3. Si la délibération du 28 mars 2014 du conseil municipal de la commune de Rainvillers donnait compétence à son maire dans le cadre des dispositions citées au point précédent, elle a toutefois cessé de produire ses effets à la fin des mandats du conseil municipal et de son maire au cours de l'année 2020. Par suite, alors que la requête introduite au nom de la commune de Rainvillers a été enregistrée le 9 août 2021 et qu'il ne ressort d'aucune pièce du dossier produite avant la clôture de l'instruction ou sur le fondement de l'article R. 613-1-1 du code de justice administrative que le maire de la commune de Rainvillers ait disposé d'une délibération du conseil municipal en vigueur à cette date, la SA Sirectec est fondée à soutenir que le maire de la commune n'était pas habilité pour agir en justice et il y a lieu d'accueillir la fin de non-recevoir opposée en défense sur ce fondement.
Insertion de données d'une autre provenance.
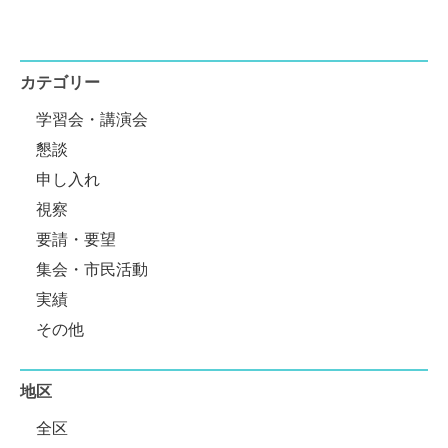
カテゴリー
学習会・講演会
懇談
申し入れ
視察
要請・要望
集会・市民活動
実績
その他
地区
全区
4. Il résulte de ce qui précède que la requête de la commune de Rainvillers doit être rejetée.

Sur les appels en garantie formés par la SA Siretec ingénierie :

5. Il résulte du point précédent qu'en l'absence de condamnation de la SA Siretec, les appels en garantie formés par cette dernière sont dépourvus d'objet.

Sur les frais liés au litige :

6. Dans les circonstances de l'espèce, il n'y a pas lieu de faire application des dispositions de l'article L. 761-1 du code de justice administrative.

D E C I D E :

Article 1er : La requête de la commune de Rainvillers est rejetée.

Article 2 : Les conclusions présentées par la SA Siretec ingénierie et la société Ramery Enveloppe au titre de l'article L. 761-1 du code de justice administrative sont rejetées.

Article 3 : Le surplus des conclusions des parties est rejeté.

Article 4 : Le présent jugement sera notifié à la commune de Rainvillers, à la SA Siretec ingénierie, à la SAS Groupement d'architecte, à la société Eurovia, à la société Le sanitaire moderne et à la société Ramery Enveloppe.

Délibéré après l'audience du 20 septembre 2023, à laquelle siégeaient :

- M. Thérain, président,

- Mme Rondepierre, première conseillère,

- M. Le Gars, conseiller.

Rendu public par mise à disposition au greffe le 28 décembre 2023.

La rapporteure,

signé

A. Rondepierre

Le président,

signé

S. Thérain

La greffière,

signé

S. Chatellain

La République mande et ordonne à la préfète de l'Oise en ce qui la concerne ou à tous commissaires de justice à ce requis en ce qui concerne les voies de droit commun contre les parties privées, de pourvoir à l'exécution du présent jugement.